MLX-First MD Acceleration

This milestone keeps Python as the user-facing API but moves the MD nonbonded hot path toward MLX array execution. The current priority is to measure how far dense and tiled MLX pair evaluation can go on Apple Silicon before introducing custom Metal kernels.

Backends

mlx_dense evaluates all pair interactions with dense MLX arrays. This is a serious baseline on M-series machines with large unified memory.
mlx_tiled evaluates row blocks against all particles, reducing peak memory while keeping the pair math in MLX.
mlx_pairs evaluates an explicit pair list with MLX gather/scatter. This is the path used with prebuilt neighbor lists.
mlx_dense_pairs is a small-system neighbor-list backend selected by the neighbor manager’s auto policy. It evaluates the dense periodic distance mask in MLX, then records explicit CPU argwhere compaction metadata because this MLX runtime does not expose dynamic argwhere/nonzero pair emission.
mlx_cell_pairs is the large-system neighbor-list backend selected by the neighbor manager’s auto policy above the dense-pair atom limit. It keeps the periodic cell/bin search space bounded, batches neighboring-cell candidates into MLX distance-filter chunks, and emits compact pairs through CPU compaction.
python_neighbor means the Python/NumPy cell-list builder is included in the benchmark before MLX pair evaluation.
auto uses dense MLX when no pair list is supplied and the dense memory estimate fits the configured budget; otherwise it falls back to tiled MLX. For neighbor-list managers, auto selects mlx_dense_pairs for supported small systems and mlx_cell_pairs above the small-system limit.
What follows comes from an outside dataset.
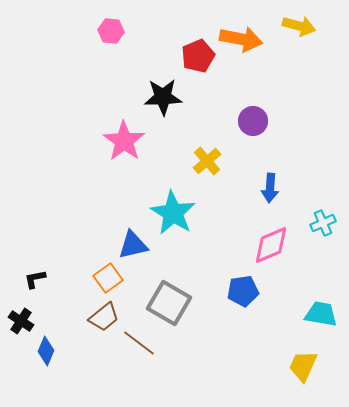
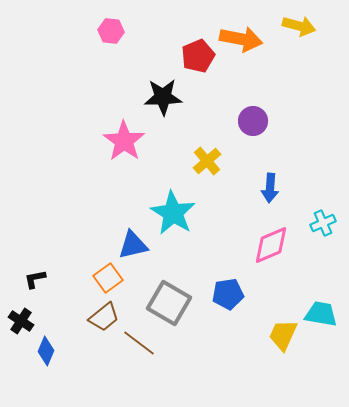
blue pentagon: moved 15 px left, 3 px down
yellow trapezoid: moved 20 px left, 31 px up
Current Hot-Path Recommendation

Do not write a custom Metal kernel first. The first decision point should come from python -m mlx_atomistic.benchmarks.md_acceleration --json.

The likely candidates are:

dense/tiled pair evaluation, if MLX force accumulation dominates runtime;
neighbor-list construction, if python_neighbor is much slower than mlx_pairs;
DFT projector or solver work, if MD dense/tiled already scales well enough.
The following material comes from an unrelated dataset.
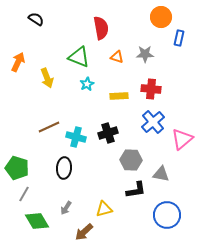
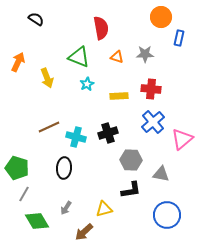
black L-shape: moved 5 px left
For the current code shape, the most suspicious path is still neighbor-list construction: it uses Python dictionaries, Python sets, and NumPy loops. Dense MLX all-pairs should be measured first because the target machine has enough memory for thousands of particles.
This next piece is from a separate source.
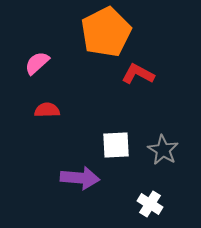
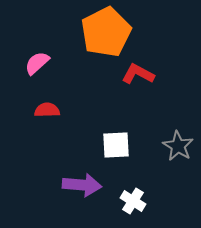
gray star: moved 15 px right, 4 px up
purple arrow: moved 2 px right, 7 px down
white cross: moved 17 px left, 3 px up
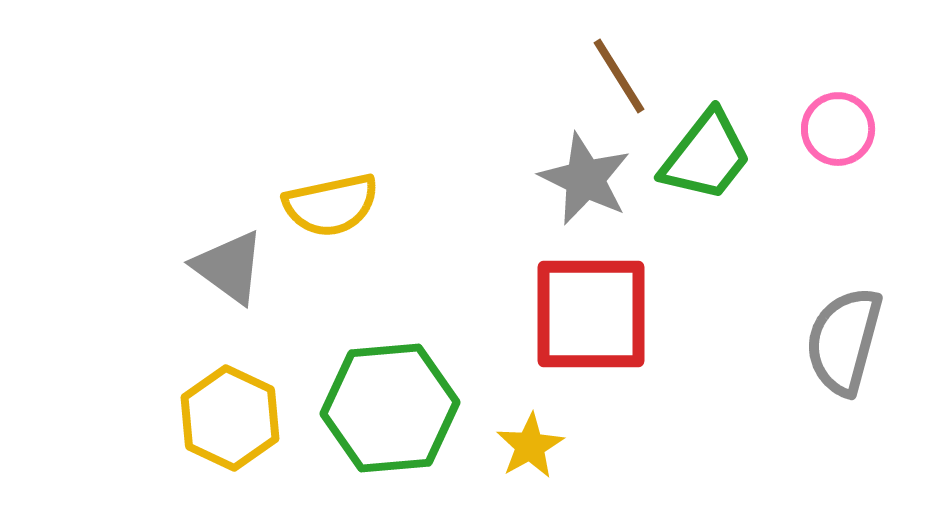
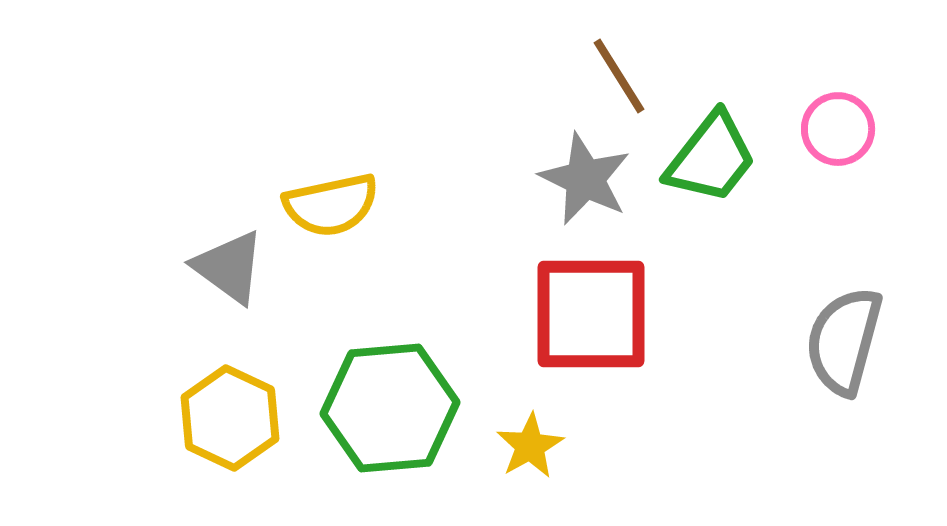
green trapezoid: moved 5 px right, 2 px down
For GPCRmd-scale periodic systems, dense all-pairs is not viable. The current large-system route uses mlx_cell_pairs: CPU-side periodic binning bounds the candidate space, MLX evaluates batched neighboring-cell distance filters, and the backend emits compact pairs for the existing MLX pair force path. A 92,001-atom GPCRmd 729 short-range proof run under /tmp/mlx-atomistic-gpcrmd-729-mlx-cell-pairs selected nonbonded_runtime.backend=mlx_cell_pairs with no fallback. It tested candidate_count=390934237 local candidates, emitted pair_count=48933140, and recorded elapsed_wall_seconds=23.05953904206399, neighbor_rebuild_wall_seconds=1.3890800829976797, force_evaluation_wall_seconds=11.277963876025751, skin=2.5, and one rebuild. Direct rebuild microbenchmarks on 512-8192 particle FCC systems showed the batched mlx_cell_pairs builder matching periodic_cell_list pairs and running about 2.5-3x faster than the CPU builder. The under-5-second GPCRmd stretch target remains blocked by force-evaluation cost, import/orchestration overhead, and remaining CPU dynamic compaction.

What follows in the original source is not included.